Indian economy faces headwinds: Global economic uncertainties and escalating trade tensions are casting a long shadow over the world economy. India, though expected to remain the fastest-growing major economy, will not be entirely insulated from these pressures. In its June 2025 Global Economic Prospects report, the World Bank retained India’s growth projection for FY26 at 6.3%, following a downward revision of 40 basis points in April. The multilateral lender cited weakening global demand, persistent trade frictions, and elevated policy uncertainty as major drags on investment momentum.

The growth outlook for FY27 and FY28 stands at 6.5% and 6.7%, respectively.
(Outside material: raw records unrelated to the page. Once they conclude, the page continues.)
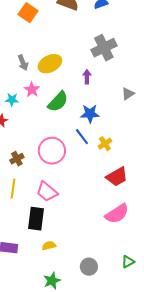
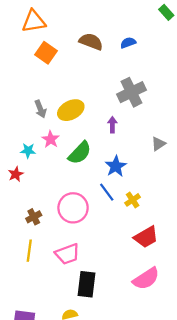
blue star: (90, 114) -> (116, 166), turned -30
pink trapezoid: (47, 192) -> (67, 254), turned -60
black rectangle: (36, 219) -> (87, 284), moved

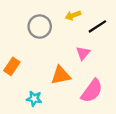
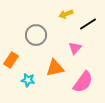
gray circle: (40, 26) -> (36, 35), moved
cyan star: (34, 99) -> (28, 80), moved

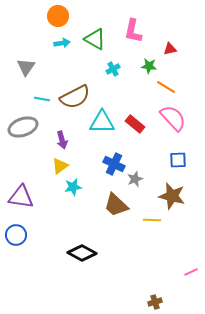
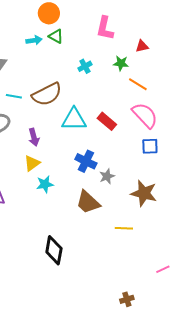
orange circle: (58, 16) -> (49, 13), moved
green triangle: (95, 39) -> (56, 36), moved, size x0.7
blue square: (178, 160) -> (150, 146), moved
yellow line: (152, 220) -> (124, 228), moved
black diamond: (82, 253) -> (54, 250), turned 72

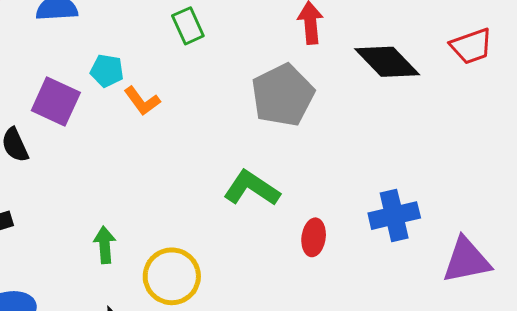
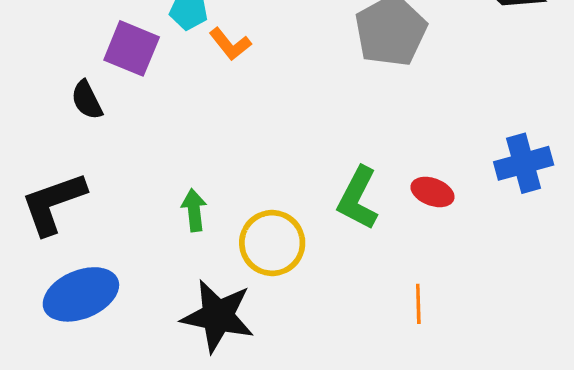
green L-shape: (252, 188) -> (358, 198), moved, turned -94
red ellipse: (314, 237) -> (432, 192), turned -75

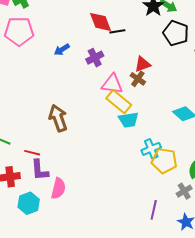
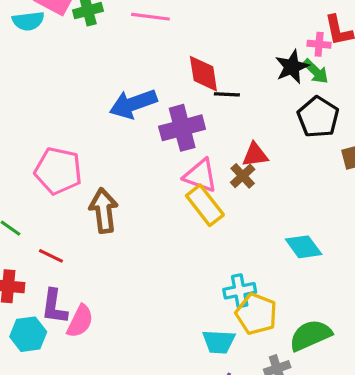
pink pentagon: (19, 31) -> (58, 171), moved
blue arrow: (62, 50) -> (133, 104), size x1.8
purple cross: (95, 58) -> (182, 128), size x1.5
cyan trapezoid: (128, 120) -> (219, 342), moved
purple L-shape: (40, 170) -> (54, 307), moved

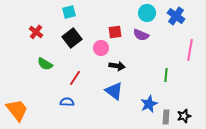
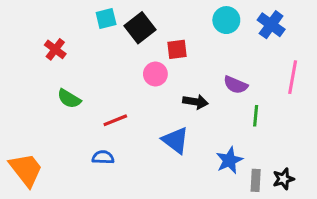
purple semicircle: (141, 35) -> (236, 85), moved
black square: (72, 38) -> (140, 28), moved
black arrow: (117, 66) -> (196, 102), moved
red line: (75, 78) -> (115, 120), turned 35

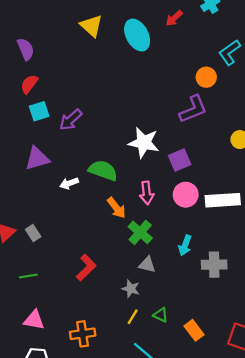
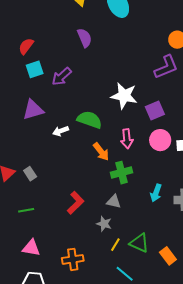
purple semicircle: (26, 49) -> (84, 38), moved
green cross: (140, 232) -> (122, 173), turned 35
cyan arrow: (185, 245) -> (156, 193), moved
gray triangle: (147, 265) -> (114, 202), moved
gray star: (131, 289) -> (104, 224), moved
green triangle: (161, 315) -> (139, 243), size x1.5

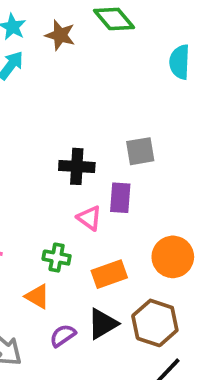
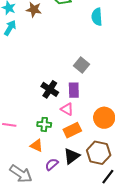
gray square: (140, 151) -> (82, 65), turned -35
black cross: (77, 166) -> (50, 89), moved, turned 36
pink triangle: (89, 218) -> (67, 109), moved

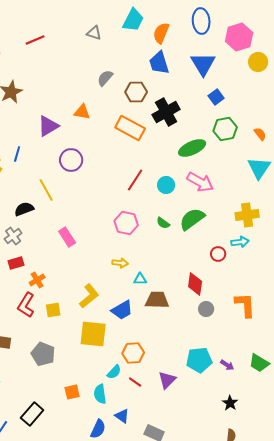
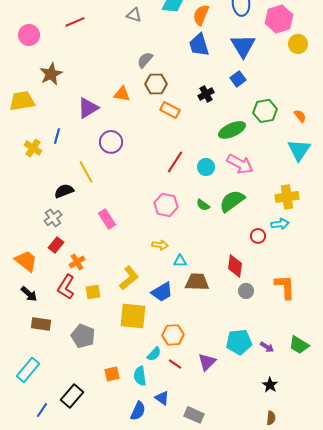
brown hexagon: (136, 92) -> (156, 84), moved
blue square: (216, 97) -> (238, 79), moved
black cross: (166, 112) -> (206, 94), size x0.6
orange rectangle: (130, 128) -> (170, 110), size x0.7
red rectangle: (16, 263) -> (56, 245), turned -35

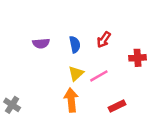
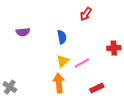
red arrow: (104, 40) -> (86, 14), moved
purple semicircle: (41, 43) -> (23, 32), moved

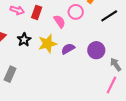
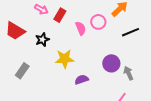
yellow star: (47, 44) -> (65, 59), moved
purple semicircle: (68, 49) -> (82, 80), moved
gray arrow: (116, 65) -> (128, 73), moved

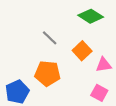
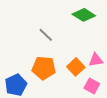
orange square: (82, 51) -> (76, 67), moved

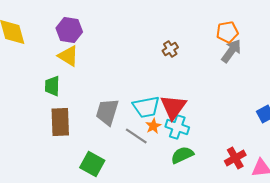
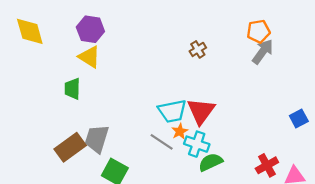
gray trapezoid: (107, 112) -> (97, 139), moved
brown rectangle: (60, 122) -> (70, 147), moved, turned 56
cyan cross: (177, 127) -> (197, 144), moved

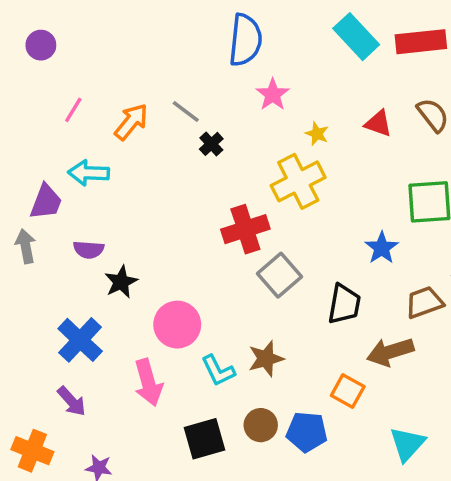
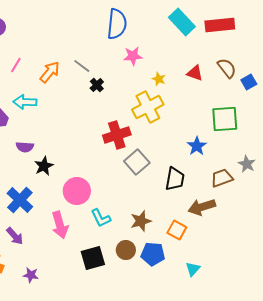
pink star: (273, 95) -> (133, 56), turned 30
brown star: (266, 359) -> (141, 221), moved
cyan triangle: (407, 444) -> (193, 269), moved, size x0.7

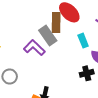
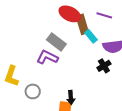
brown rectangle: (56, 22) -> (82, 24), moved

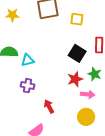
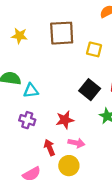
red star: (75, 79) -> (65, 120), moved
pink arrow: (88, 94) -> (76, 143), moved
yellow circle: (86, 117) -> (69, 166), moved

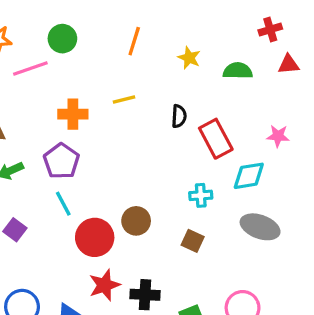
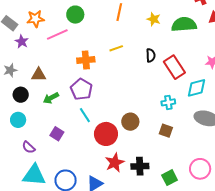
green semicircle: (238, 71) -> (184, 24), size x1.4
While these figures remain robust relative to global peers, they fall short of the pace required for India to attain high-income status by its centenary in 2047. According to internal NITI Aayog estimates, India must sustain annual GDP growth above 8% for the next two decades to meet this ambition.

READ | Scrap SEZs — Make India one giant factory floor

Investment and trade: Slipping gears

The World Bank’s downgrade of India’s FY26 forecast—by 0.4 percentage points since January—was largely attributed to slowing exports, driven by subdued activity in key trading partners and rising global trade barriers. Investment growth is also moderating, reflecting greater global uncertainty and weaker private sector sentiment.
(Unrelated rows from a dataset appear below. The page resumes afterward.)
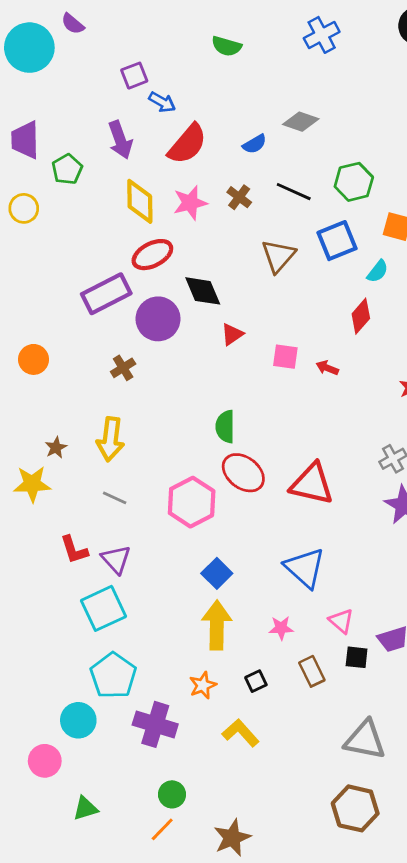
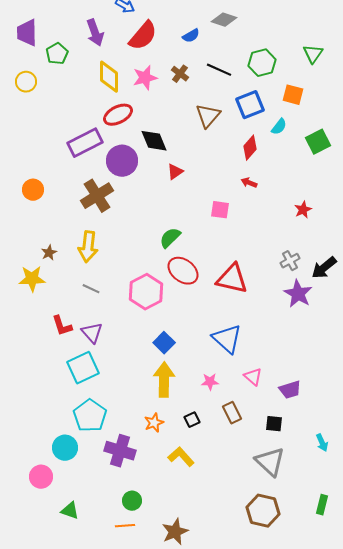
red diamond: (361, 316) -> (250, 148), moved
pink square: (285, 357) -> (220, 210), moved
brown cross: (123, 368) -> (97, 196), size x1.8
red arrow: (327, 368) -> (249, 183), moved
green semicircle: (225, 427) -> (170, 238), turned 45
black square: (357, 657) -> (274, 424), moved
gray triangle: (365, 740) -> (270, 462), turned 32
green triangle: (85, 808) -> (70, 511), turned 36
orange line: (162, 829) -> (125, 526), turned 42

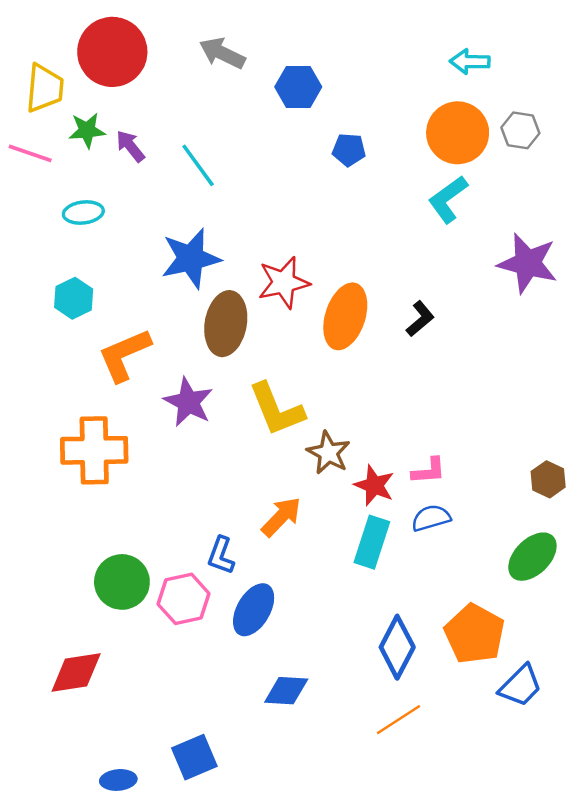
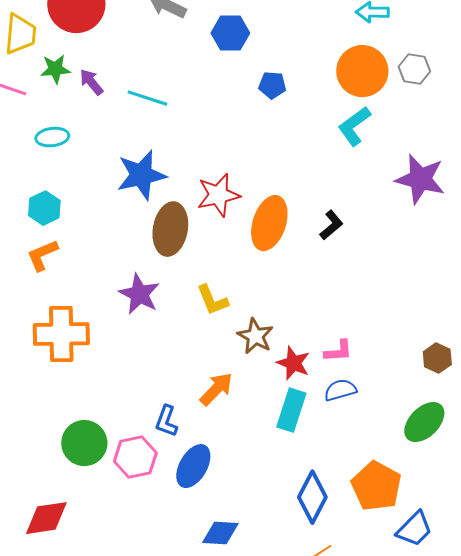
cyan line: (198, 165) -> (147, 98), turned -36
orange L-shape: (124, 355) -> (42, 255), moved, size x0.7
yellow L-shape: (276, 409) -> (212, 300), size x0.7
This is not a challenge unique to India. The World Bank has downgraded growth forecasts for nearly 70% of the world’s economies, bringing its 2025 global growth estimate down to just 2.3%—the lowest since 2008, excluding periods of global recession. The January forecast had stood at 2.7%. Although the global economy is not projected to enter recession in the next two years, the slowdown is unmistakable and unevenly distributed.

The deceleration in the developing world is especially pronounced. “Outside of Asia, the developing world is becoming a development-free zone,” noted Indermit Gill, Chief Economist at the World Bank. Growth in developing economies has slowed from 6% in the 2000s to under 4% in the 2020s. This mirrors a broader decline in global trade volumes and investment growth, even as sovereign and corporate debt pile up to record levels.
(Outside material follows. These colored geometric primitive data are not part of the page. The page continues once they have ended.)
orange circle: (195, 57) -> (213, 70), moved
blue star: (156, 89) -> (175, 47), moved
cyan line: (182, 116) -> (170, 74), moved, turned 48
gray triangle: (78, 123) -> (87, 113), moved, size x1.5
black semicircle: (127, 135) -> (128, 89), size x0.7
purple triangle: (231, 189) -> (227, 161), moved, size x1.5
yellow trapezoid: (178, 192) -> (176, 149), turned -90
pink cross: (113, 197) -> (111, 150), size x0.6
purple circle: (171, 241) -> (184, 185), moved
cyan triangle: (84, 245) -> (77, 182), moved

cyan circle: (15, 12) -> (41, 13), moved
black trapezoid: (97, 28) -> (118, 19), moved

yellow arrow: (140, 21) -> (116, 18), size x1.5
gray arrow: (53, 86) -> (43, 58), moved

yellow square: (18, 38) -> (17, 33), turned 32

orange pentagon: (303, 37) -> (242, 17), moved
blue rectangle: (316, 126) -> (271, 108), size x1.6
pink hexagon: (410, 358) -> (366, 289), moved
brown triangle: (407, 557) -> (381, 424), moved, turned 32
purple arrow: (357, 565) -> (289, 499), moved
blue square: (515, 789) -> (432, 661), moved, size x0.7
Indian economy and Trump’s tariff gambit 

Further complicating matters is the recent decision by the Trump administration to enforce reciprocal tariffs on April 2, 2025—only to suspend them 90 days later amid trade negotiations. The tariffs, targeting allies as well as strategic rivals, have introduced volatility into financial markets and triggered retaliatory measures. While the US hopes to leverage tariffs into trade concessions, this approach has rattled supply chains and amplified investor anxiety.

If trade talks yield a resolution, global GDP could see a modest boost of 0.2 percentage points in 2025 and 2026, according to World Bank simulations. But failure to de-escalate tensions may keep commodity prices elevated, inflate input costs, and stall investment decisions across developing economies.

Domestic levers at play

In a bid to sustain growth momentum, the Reserve Bank of India surprised markets by cutting the repo rate by 50 basis points in June—bringing the total easing in 2025 to 100 bps. With headline retail inflation expected to average a benign 3.7% in FY26, the RBI’s Monetary Policy Committee is shifting focus from inflation control to supporting consumption and private investment.

Yet monetary policy alone cannot counter external headwinds. Industrial production in April 2025 slowed sharply, with the Index of Industrial Production (IIP) falling to 2.7%—an eight-month low. This suggests that manufacturing, mining, and electricity output are all facing stress. Meanwhile, Q4 FY25 corporate earnings reflected subdued sales growth and margin compression, underscoring weak demand and persistent global uncertainty.

The slowdown is not yet a crisis. But if left unaddressed, it risks morphing into a structural drag on job creation and capital formation—particularly at a time when India hopes to anchor itself in realigned global value chains.

What must India do

First, policy agility is critical. A coordinated fiscal-monetary response—alongside faster public investment deployment—can cushion the blow of external shocks. States must be roped in through targeted capital expenditure allocations and fiscal incentives to drive infrastructure development and job creation.

Second, India must aggressively diversify its export markets beyond the US and EU. The geopolitical rift with Washington, exacerbated by tariff tensions, only reinforces this urgency. Greater integration with ASEAN, Africa, and Latin America—via trade agreements and production partnerships—can reduce overdependence on a handful of Western economies.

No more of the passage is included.